Having worked intimately with Jerry Ensey over several years providing detailed edits on various versions of the manuscript of this book, I feel qualified to offer comment on this latest of his many quality books, Searching the Scriptures. The author has given us a treasure of research and valuable information in this remarkable volume. Any honest student of the Scriptures is interested in truth—and this work paints the clear picture that the Bible we hold in our hands is the veritable Word of God.

In English-speaking countries we hold translations of the Scriptures that are so breathtakingly true to the original writings of Moses, the prophets, the Apostles and those close contemporaries such as Luke and Mark who penned the holy Writ—that we can place our trust in that wonderful Book of books we call the Bible.
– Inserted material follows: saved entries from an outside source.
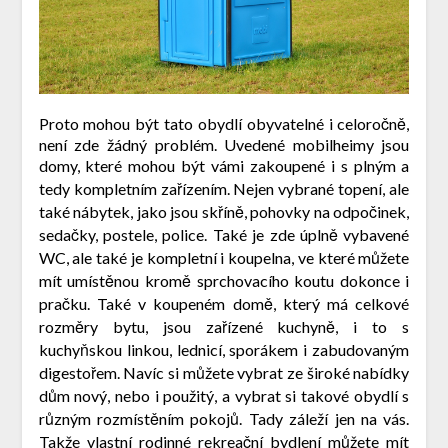
Proto mohou být tato obydlí obyvatelné i celoročně,
není zde žádný problém. Uvedené mobilheimy jsou
domy, které mohou být vámi zakoupené i s plným a
tedy kompletním zařízením. Nejen vybrané topení, ale
také nábytek, jako jsou skříně, pohovky na odpočinek,
sedačky, postele, police. Také je zde úplně vybavené
WC, ale také je kompletní i koupelna, ve které můžete
mít umístěnou kromě sprchovacího koutu dokonce i
pračku. Také v koupeném domě, který má celkové
rozměry bytu, jsou zařízené kuchyně, i to s
kuchyňskou linkou, lednicí, sporákem i zabudovaným
digestořem. Navíc si můžete vybrat ze široké nabídky
dům nový, nebo i použitý, a vybrat si takové obydlí s
různým rozmístěním pokojů. Tady záleží jen na vás.
Takže vlastní rodinné rekreační bydlení můžete mít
This latest volume from the author brings this salient fact out vividly—and every student of the Word should be thankful.

I should warn that this book is not a “casual read!” It will challenge you to think, and to look at the large assemblage of factual evidence presented in its pages. While he deals with what has been a controversial subject within the Apostolic movement—that of the acerbic debate of whether the King James Bible is superior to all modern English translations; or more distinctly put, whether the KJV is the only English Bible that presents God’s Word, and whether all newer translations are rogue Bibles (as some men assert without justification)—he does so with painstakingly authoritative support, and with the utmost balance.

While I have always been a “King James man,” due to the fact that it is what I came into the church reading, and is what our great fellowship predominately uses (and I have no compelling reason to change)—I also understand that it is simply a translation based mostly on manuscripts of a rather late date, as well as on an old Latin translation known as the Vulgate; and is largely a rework of the earlier Bishops’ Bible. Other English translations have been based on manuscripts of the same Hebrew texts that the KJV translators referenced for the Old Testament, and upon older Greek manuscripts not yet discovered and referenced by the KJV translators.

Searching the Scriptures is a call to look at the facts surrounding how we got our English Bibles, and to be open, honest and balanced in our understanding of the Scriptures—and the history of our Bible. There are some among us who fear that if we will admit to translational inaccuracies and biases of the English translation most used among us that we will undermine the faith of those among us who are, perhaps, unable to grasp some of the finer points of historical research and theology. They fear that such an admission will undermine people’s faith in the Bible altogether. I believe this to be a completely unfounded fear, if we will simply teach. I’ve never had someone’s faith shaken when I taught from conviction the truth of the Bible we hold in our hands.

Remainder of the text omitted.